I love to see the wide variety of other artists’ sketchbooks – always as personal and creative. It gives an insight to the character and vision of each artist. One of my favourites is Frida Kahlo’s sketchbook. It is a visual treat – soaked in inks, scribbled with line and dotted with personal iconography and drawn images. It is a deeply personal visual journal of her emotional pain, her tumultuous passions and stories of episodes in her life. It is inspiring to me as an artist and in my role as director of x2 art holidays, teaching and inspiring others in their creative journey.

I keep all my sketchbooks as they are part of my creative journey. I spend a considerable amount of time choosing each sketchbook; selecting a leather bound or fabric-covered, homemade paper or Japanese rice paper, large for expansive expression or small to tuck into any bag. Pages will be smeared in charcoal or the earth from where I’m working, drenched in inks or high-pigmented water-colours, marked with quick, scratchy pencil sketches, collaged, all building my encyclopaedia of ideas.

From Sketchbook to Painting:

The journey from this to a painting is a convoluted process. Several versions of a concept will be explored in various media, blocked out in tonal contrast and drawn out in various compositions. However, as each painting develops it takes on a life of its own and I treasure the relationship between me, as the artist, and the painting as a living, growing work in its own right. It may sound strange but this dynamic is what keeps the energy and balance of each piece.
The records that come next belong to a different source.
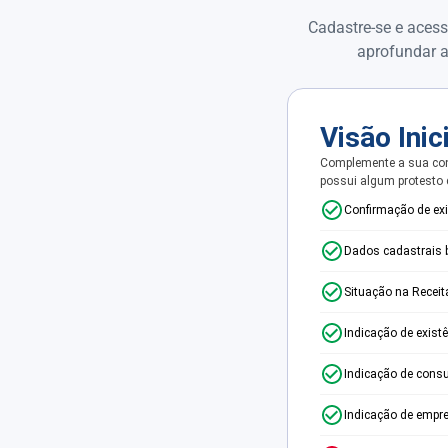
Cadastre-se e acess
aprofundar a
Visão Inic
Complemente a sua con
possui algum protesto
Confirmação de ex
Dados cadastrais 
Situação na Receit
Indicação de exist
Indicação de consu
Indicação de empr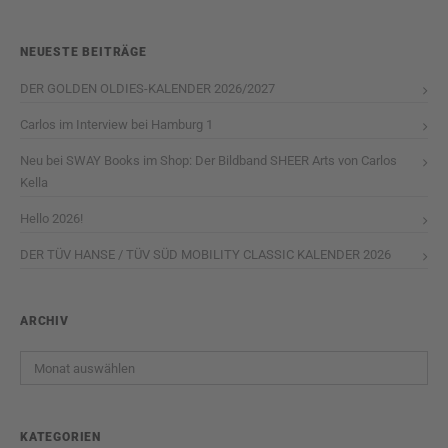
NEUESTE BEITRÄGE
DER GOLDEN OLDIES-KALENDER 2026/2027
Carlos im Interview bei Hamburg 1
Neu bei SWAY Books im Shop: Der Bildband SHEER Arts von Carlos
Kella
Hello 2026!
DER TÜV HANSE / TÜV SÜD MOBILITY CLASSIC KALENDER 2026
ARCHIV
Archiv
KATEGORIEN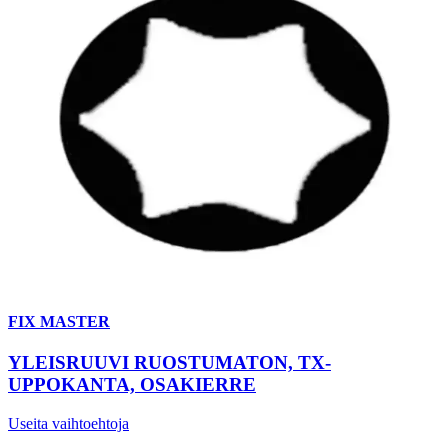
FIX MASTER
YLEISRUUVI RUOSTUMATON, TX-
UPPOKANTA, OSAKIERRE
Useita vaihtoehtoja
Poetry is any page from a sketchbook of outlines of a doorknob with thumbprints of dust, blood, dreams.”                                                                                                                                         – Carl Sandberg

Top Tip:

For those of you starting out on your creative journey, or, if you are an artist in need of a little kickstart which we all need periodically, I recommend The Artist’s Way, Julia Cameron. She guides you through daily exercises to cultivate personal creativity and confidence.